Thread: Reviewers Guide to Deferred Transactions/Transaction Guarantee

Reviewers Guide to Deferred Transactions/Transaction Guarantee

From
"Simon Riggs"
Date:
transaction_guarantee.v11.patch
- keep current, cleanup, more comments and docs

Brief Performance Analysis
--------------------------

I've tested 3 scenarios:
1. normal
2. wal_writer_delay = 100ms
3. wal_writer_delay = 100ms and transaction_guarantee = off

On my laptop, with a scale=1 pgbench database with 1 connection I
consistently get around 85 tps in mode (1), with a slight performance
drop in mode (2). In mode (3) I get anywhere from 200tps - 900 tps,
depending upon how well cached everything is, with 700 tps being fairly
typical. fsync = on gives around 900tps.

Also good speedups with multiple session tests.

make installcheck passes in 120 sec in mode (3), though 155 sec in mode
(1) and 158 sec in mode (2).

Basic Implementation
--------------------

xact.c
xact.h

The basic implementation simply records the LSN of the xlog commit
record in a shared memory area, the deferred fsync cache.

ipci.c

The cache is protected by an LWlock called DeferredFsyncLock.

lwlock.h

A WALWriter process wakes up regularly to perform a background flush of
WAL up to the point of the highest LSN in the deferred fsync cache.

walwriter.c
walwriter.h
postmaster.c

WALWriter can be enabled only at server start.
(All above same as March 11 version)

Correctness
-----------

postgres.c

Only certain code paths can execute transaction_guarantee = off
transactions, though the main code paths for OLTP allow it.

xlog.c

CreateCheckpoint() must protect against starting a checkpoint when
commits are not yet flushed, so an additional flush must occur here.

vacuum.c

VACUUM FULL cannot move tuples until their states are all known, so this
command triggers a background flush also.

clog.c
clog.h
slru.c
slru.h

Changes to Clog and SLRU enforce the basic rule of WAL-before-data,
which otherwise might allow the record of a commit to reach disk before
the flush of the WAL. This is implemented by storing an LSN for each
clog page.

transam.c
transam.h
twophase.c
xact.c

The above files have API changes that allow the LSN at transaction
commit to be passed through to the Clog.

tqual.c
tqual.h
multixact.c
multixact.h

Visibility hint bits must also not be set before the transaction is
flushed, so other changes are required to ensure we store the LSN of
each transaction, not just the maximum LSN. Changes to tqual.c appear
extensive, though this is just refactoring to allow us to make
additional function calls before setting bits - there are no functional
changes to any HeapTupleSatisfies... functions.

xact.c

Contains the module for the Deferred Transaction functions and in
particular the deferred transaction cache. This could be a separate
module, since there is only a slight link with the other xact.c code.

User Interface
--------------

guc.c
postgresql.conf.sample
guc_table.h

New parameters have been added, with a new parameter grouping of
WAL_COMMITS created to control the various commit parameters.

Performance Tuning
------------------

The WALWriter wakes up each eal_writer_delay milliseconds. There are two
protections against mis-setting this parameter.

pmsignal.h

The WALWriter will also be woken by a signal if the DF cache has nearly
filled and flushing would be desirable.

The WALWriter will also loop without any delay if the number of
transactions committed while it was writing WAL is above a threshold
value.

Docs
----
The fsync parameter has been removed from postgresql.conf.sample and the
docs, though it still exists in this patch to allow performance testing
during Beta. It is suggested that fsync=on should mean the same thing as
transaction_guarantee = off, wal_writer_delay = 100ms, if it is
specified in postgresql.conf or on the server command line.
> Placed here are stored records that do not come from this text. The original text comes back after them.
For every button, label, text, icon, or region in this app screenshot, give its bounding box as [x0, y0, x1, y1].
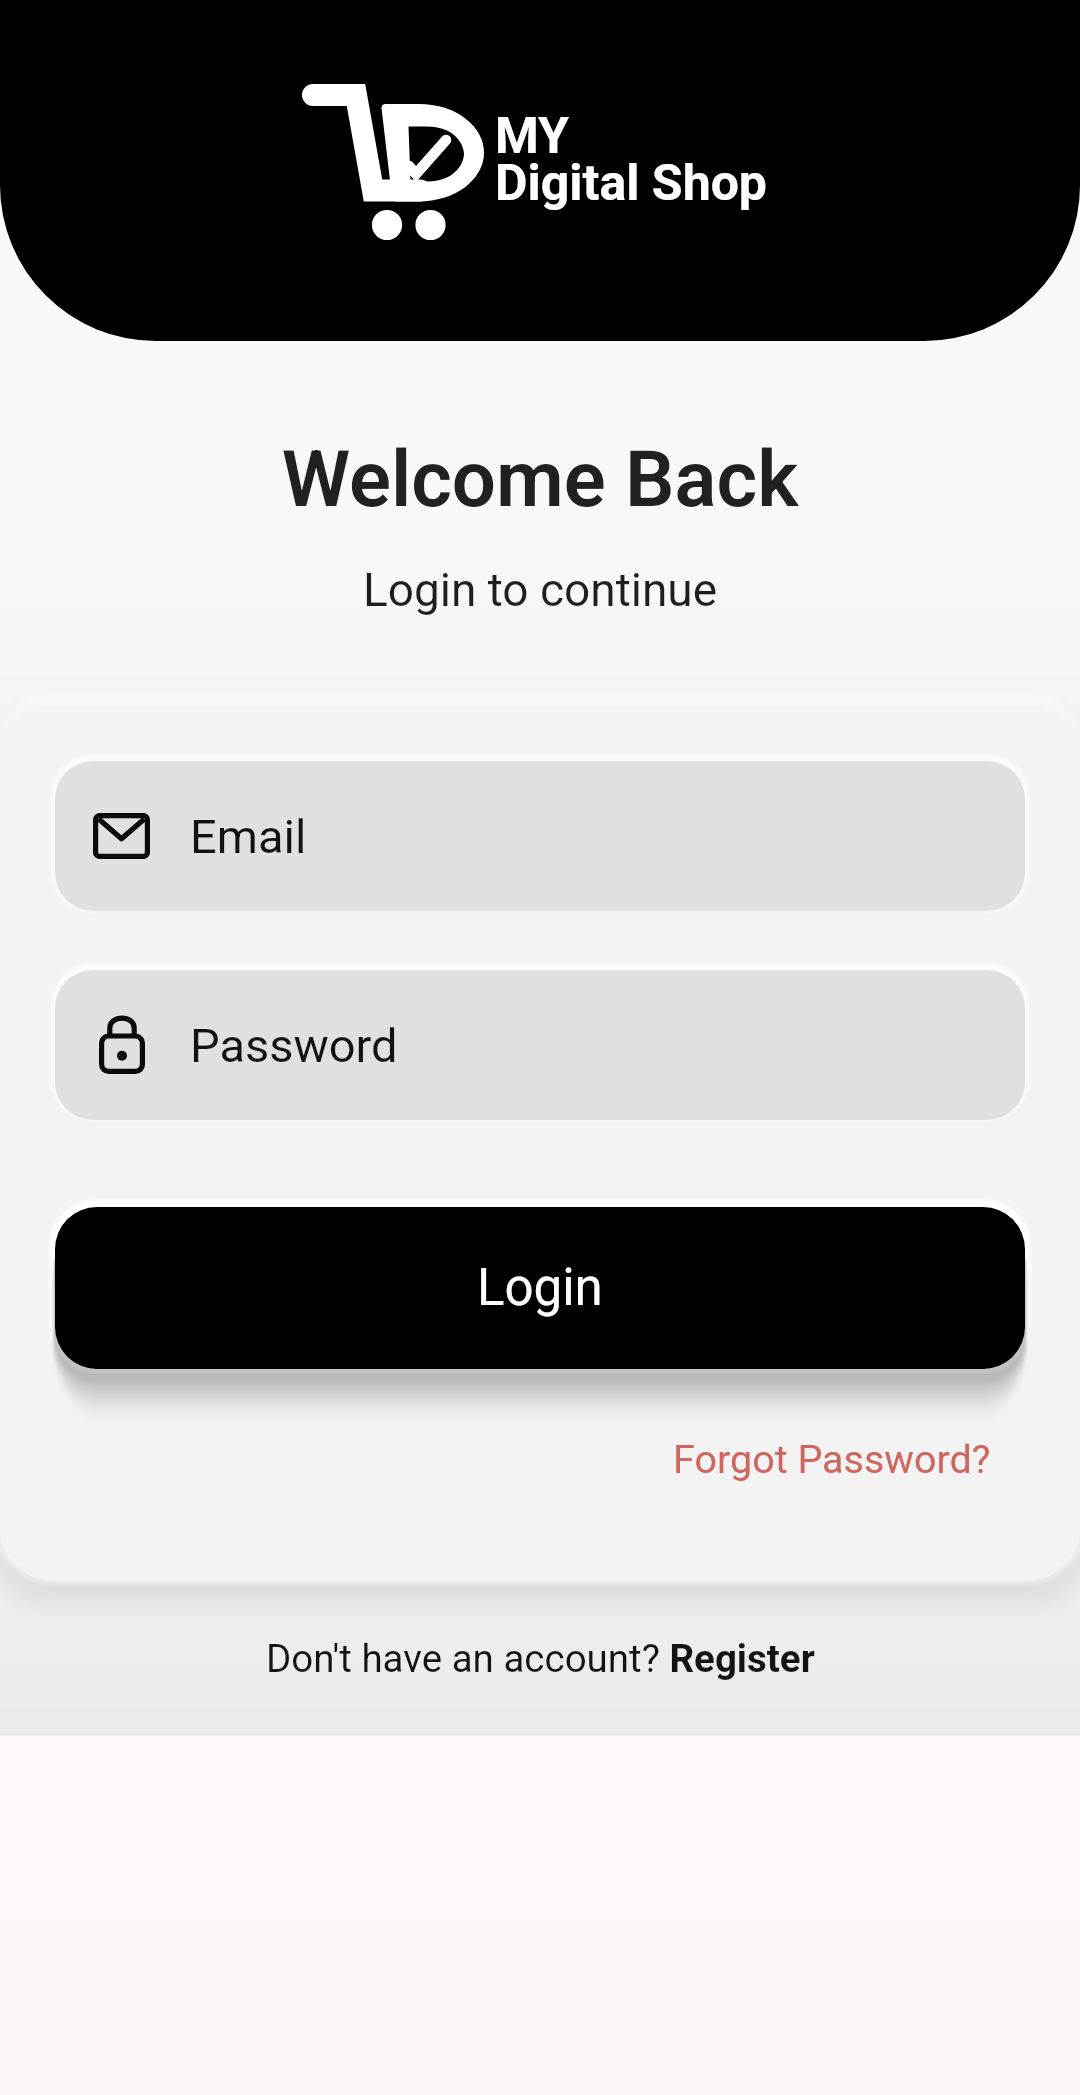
staticText: Login to continue — [0, 563, 1080, 617]
staticText: Login — [477, 1258, 603, 1318]
button[interactable]: Don't have an account? Register — [256, 1628, 825, 1689]
button[interactable]: Forgot Password? — [665, 1428, 999, 1490]
staticText: MY Digital Shop — [495, 107, 767, 212]
staticText: Don't have an account? Register — [266, 1636, 815, 1681]
button[interactable]: Login — [55, 1207, 1025, 1369]
button[interactable]: Password — [55, 970, 1025, 1120]
other: My Digital Shop logo — [302, 84, 484, 242]
button[interactable]: Email — [55, 761, 1025, 911]
staticText: Welcome Back — [0, 434, 1080, 525]
staticText: Password — [190, 1018, 398, 1073]
staticText: Forgot Password? — [673, 1436, 991, 1482]
staticText: Email — [190, 809, 307, 864]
A new section in wal.sgml willd escribe this in more detail, later.

Open Questions
--------------

1. Should the DFC use a standard hash table? Custom code allows both
additional speed and the ability to signal when it fills.

2. Should tqual.c update the LSN of a heap page with the LSN of the
transaction commit that it can read from the DF cache?

3. Should the WALWriter also do the wal_buffers half-full write at the
start of XLogInsert() ?

4. The recent changes to remove CheckpointStartLock haven't changed the
code path for deferred transactions, so a similar solution might be
possible there also.

5. Is it correct to do WAL-before-flush for clog only, or should this
be multixact also?

All of the above are fairly minor changes.

Any other thoughts/comments/tests welcome.

--
  Simon Riggs
  EnterpriseDB   http://www.enterprisedb.com


Attachment

Re: Reviewers Guide to Deferred Transactions/TransactionGuarantee

From
"Simon Riggs"
Date:
On Thu, 2007-04-05 at 22:56 +0100, Simon Riggs wrote:
> transaction_guarantee.v11.patch

correct files attached

> Open Questions
> --------------
>
> 1. Should the DFC use a standard hash table? Custom code allows both
> additional speed and the ability to signal when it fills.
>
> 2. Should tqual.c update the LSN of a heap page with the LSN of the
> transaction commit that it can read from the DF cache?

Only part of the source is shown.